Turning to motions filed by defendants, the court began with the parties' stipulation that Accu-Turn as an entity never had more than 20 employees. After hearing arguments, the court issued its written decision granting defendants' motions for summary judgment on the ground that Just did not establish that Accu-Turn was subject to COBRA. Now, Just asks this court to reconsider its decision and order granting Accu-Turn's motion for summary judgment, granting the summary judgment motions of David Insurance and Westport Insurance, and dismissing this case. On the other hand, Accu-Turn seeks clarification regarding the status of its third-party state law claims. Lastly, Accu-Turn asks the court for an award of attorney's fees. For the reasons set forth below, the court will deny Just's motion to reconsider, amend the judgment and decline Accu-Turn's request for attorney's fees.

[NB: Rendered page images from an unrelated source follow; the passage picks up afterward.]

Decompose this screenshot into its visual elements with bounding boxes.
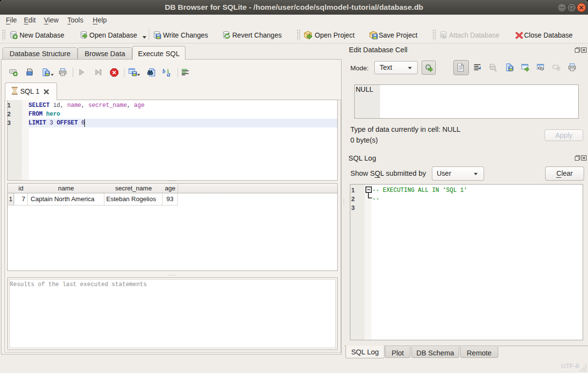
svg-text:a: a	[167, 71, 170, 77]
svg-text:b: b	[162, 68, 165, 75]
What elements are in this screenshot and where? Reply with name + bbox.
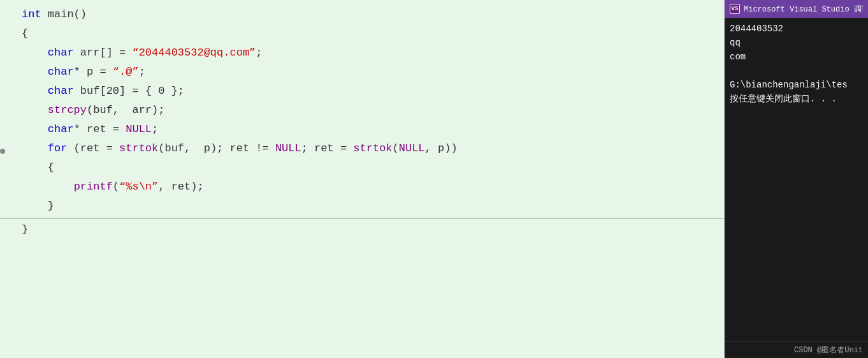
console-panel: VS Microsoft Visual Studio 调试... 2044403… [725, 0, 868, 358]
code-content-11: } [11, 197, 54, 215]
function-strcpy: strcpy [48, 104, 87, 116]
code-line-7: char* ret = NULL; [0, 120, 724, 139]
keyword-char: char [48, 47, 74, 59]
output-line-4 [730, 64, 863, 78]
code-content-6: strcpy(buf, arr); [11, 101, 164, 119]
code-line-12: } [0, 220, 724, 239]
output-line-6: 按任意键关闭此窗口. . . [730, 92, 863, 106]
console-footer: CSDN @匿名者Unit [725, 341, 868, 358]
code-line-8: for (ret = strtok(buf, p); ret != NULL; … [0, 139, 724, 158]
code-content-4: char* p = “.@”; [11, 63, 145, 81]
output-line-3: com [730, 50, 863, 64]
code-editor: int main() { char arr[] = “2044403532@qq… [0, 0, 725, 358]
code-line-1: int main() [0, 5, 724, 24]
code-content-1: int main() [11, 6, 87, 24]
output-line-2: qq [730, 36, 863, 50]
string-literal: “2044403532@qq.com” [132, 47, 256, 59]
keyword-int: int [22, 8, 41, 20]
output-line-5: G:\bianchenganlaji\tes [730, 78, 863, 92]
console-output: 2044403532 qq com G:\bianchenganlaji\tes… [725, 18, 868, 341]
code-line-6: strcpy(buf, arr); [0, 101, 724, 120]
code-content-12: } [11, 221, 28, 239]
keyword-null2: NULL [399, 142, 425, 154]
function-printf: printf [74, 181, 113, 193]
keyword-for: for [48, 142, 68, 154]
string-literal: “.@” [113, 66, 139, 78]
code-line-5: char buf[20] = { 0 }; [0, 82, 724, 101]
code-content-2: { [11, 25, 28, 43]
footer-text: CSDN @匿名者Unit [794, 346, 863, 355]
code-content-10: printf(“%s\n”, ret); [11, 178, 204, 196]
keyword-char: char [48, 85, 74, 97]
keyword-char: char [48, 123, 74, 135]
bottom-divider [0, 218, 724, 219]
code-line-4: char* p = “.@”; [0, 63, 724, 82]
code-line-3: char arr[] = “2044403532@qq.com”; [0, 43, 724, 63]
string-format: “%s\n” [119, 181, 158, 193]
console-titlebar: VS Microsoft Visual Studio 调试... [725, 0, 868, 18]
code-line-11: } [0, 197, 724, 216]
code-content-7: char* ret = NULL; [11, 121, 158, 138]
vs-icon: VS [730, 4, 740, 14]
code-content-3: char arr[] = “2044403532@qq.com”; [11, 44, 263, 62]
console-title: Microsoft Visual Studio 调试... [744, 4, 863, 15]
code-text: { [22, 27, 28, 40]
function-strtok2: strtok [353, 142, 392, 154]
code-line-9: { [0, 158, 724, 177]
code-line-10: printf(“%s\n”, ret); [0, 177, 724, 197]
keyword-char: char [48, 66, 74, 78]
code-content-9: { [11, 159, 54, 177]
code-content-5: char buf[20] = { 0 }; [11, 82, 184, 100]
code-line-2: { [0, 24, 724, 43]
function-strtok: strtok [119, 142, 158, 154]
code-text: main() [41, 8, 87, 20]
output-line-1: 2044403532 [730, 22, 863, 36]
keyword-null: NULL [126, 123, 152, 135]
code-content-8: for (ret = strtok(buf, p); ret != NULL; … [11, 140, 458, 158]
keyword-null: NULL [275, 142, 301, 154]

A movant seeking relief under Rule 59(e) must demonstrate a manifest error of law or fact or present newly discovered evidence. Boyd v. Tornier, Inc., 656 F.3d 487, 492 (7th Cir. 2011). "This rule enables the court to correct its own errors and thus avoid unnecessary appellate procedures." Miller v. Safeco Ins. Co. of Am., 683 F.3d 805, 813 (7th Cir. 2012) (internal quotation marks and citation omitted). Whether to grant or deny a Rule 59(e) motion "is entrusted to the sound judgment of the district court." Id.
Just asserts that the court committed manifest errors of law by failing to (1) view the evidence presented in the light most favorable to the non-moving party, (2) determine that the exhibits attached to the Affidavit of Shawn M. Govern in opposition to summary judgment would be admissible at trial, if authenticated, (3) determine that his employer, Accu-Turn, did not meet its burden of proof that it is not subject to COBRA based upon the existence of a control group that includes Accu-Turn and could have more than twenty employees, and (4) determine that Accu-Turn was estopped from asserting that it was not subject to COBRA, when it represented to him between May 2008, and November 2009, that it was subject to COBRA and provided benefits to him.
The plain language of Rule 56(c) mandates the entry of summary judgment after adequate time for discovery and a motion against a party who fails to make a showing sufficient to establish the existence of an essential element to the party's case on which that party bears the burden of proof at trial. Celotex Corp. v. Catrett, 477 U.S. 317, 322, 106 S. Ct. 2548, 91 L. Ed. 2d 265 (1986). After Just withdrew his motion for summary judgment, defendants were entitled to summary judgment if Just as plaintiff failed to establish that Accu-Turn was an employer within the meaning of COBRA. COBRA rules do not apply to employers with "fewer than 20 employees on a typical business day during the preceding calendar year," 29 U.S.C. § 1161(b), and, with due regard for this requirement, Accu-Turn presented evidence that it never had more than 19 employees.
Nevertheless, Just asserts that Accu-Turn must establish that it is not part of a controlled group with more than twenty employees. But, he did not make this argument in his underlying motion, and now cites an unpublished case from the Southern District of New York, which states that "[a]bsent any definitive evidence of the number of employees employed during 1990 by all the employers maintaining the Health Plan, it cannot be held that plaintiffs' COBRA claim is barred by the exemption for small employers." Silver v. I. Goldberg & Partners, Inc., No. 92 Civ. 6989 (MBM), 1994 WL 392187, *3 (S.D.N.Y. Jul. 28, 1994). Just argues that "[i]t is sensible to place the burden of proof of an affirmative defense on the defendant, rather than making the plaintiff prove a negative." See James River Ins. Co. v. Kemper Cas. Ins. Co., 585 F.3d 382, 385 (7th Cir. 2009).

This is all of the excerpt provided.